» What is expected
Output only the lines that run from the one with "What do you see at coordinates (1224, 1584)" to the final line of the material, exactly as they are written.

════

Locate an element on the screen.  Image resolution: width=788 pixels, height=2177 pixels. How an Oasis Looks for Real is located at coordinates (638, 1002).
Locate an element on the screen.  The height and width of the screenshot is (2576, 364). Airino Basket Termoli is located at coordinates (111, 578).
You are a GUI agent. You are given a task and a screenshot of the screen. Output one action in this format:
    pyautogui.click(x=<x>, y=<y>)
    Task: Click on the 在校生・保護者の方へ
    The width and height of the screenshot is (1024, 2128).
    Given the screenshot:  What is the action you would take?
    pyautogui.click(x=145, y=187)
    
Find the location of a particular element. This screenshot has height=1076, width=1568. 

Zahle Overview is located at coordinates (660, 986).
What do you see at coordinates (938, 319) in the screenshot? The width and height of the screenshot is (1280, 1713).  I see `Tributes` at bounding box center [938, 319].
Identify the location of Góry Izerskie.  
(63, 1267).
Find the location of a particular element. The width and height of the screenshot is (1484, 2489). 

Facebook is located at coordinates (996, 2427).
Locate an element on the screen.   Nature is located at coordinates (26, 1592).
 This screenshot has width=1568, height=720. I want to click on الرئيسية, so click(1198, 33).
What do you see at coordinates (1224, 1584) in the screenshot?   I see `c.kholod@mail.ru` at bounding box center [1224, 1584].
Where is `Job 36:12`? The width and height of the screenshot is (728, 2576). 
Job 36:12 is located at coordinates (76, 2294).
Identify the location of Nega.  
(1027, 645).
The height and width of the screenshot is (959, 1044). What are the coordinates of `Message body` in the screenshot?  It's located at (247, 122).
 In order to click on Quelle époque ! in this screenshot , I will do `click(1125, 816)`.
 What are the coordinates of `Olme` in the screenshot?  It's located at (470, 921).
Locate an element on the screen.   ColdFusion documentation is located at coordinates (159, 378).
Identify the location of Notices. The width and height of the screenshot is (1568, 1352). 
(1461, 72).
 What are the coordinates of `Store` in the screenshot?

════

» Task solution
What do you see at coordinates (1224, 1584) in the screenshot?   I see `c.kholod@mail.ru` at bounding box center [1224, 1584].
Where is `Job 36:12`? The width and height of the screenshot is (728, 2576). 
Job 36:12 is located at coordinates (76, 2294).
Identify the location of Nega.  
(1027, 645).
The height and width of the screenshot is (959, 1044). What are the coordinates of `Message body` in the screenshot?  It's located at (247, 122).
 In order to click on Quelle époque ! in this screenshot , I will do `click(1125, 816)`.
 What are the coordinates of `Olme` in the screenshot?  It's located at (470, 921).
Locate an element on the screen.   ColdFusion documentation is located at coordinates (159, 378).
Identify the location of Notices. The width and height of the screenshot is (1568, 1352). 
(1461, 72).
 What are the coordinates of `Store` in the screenshot?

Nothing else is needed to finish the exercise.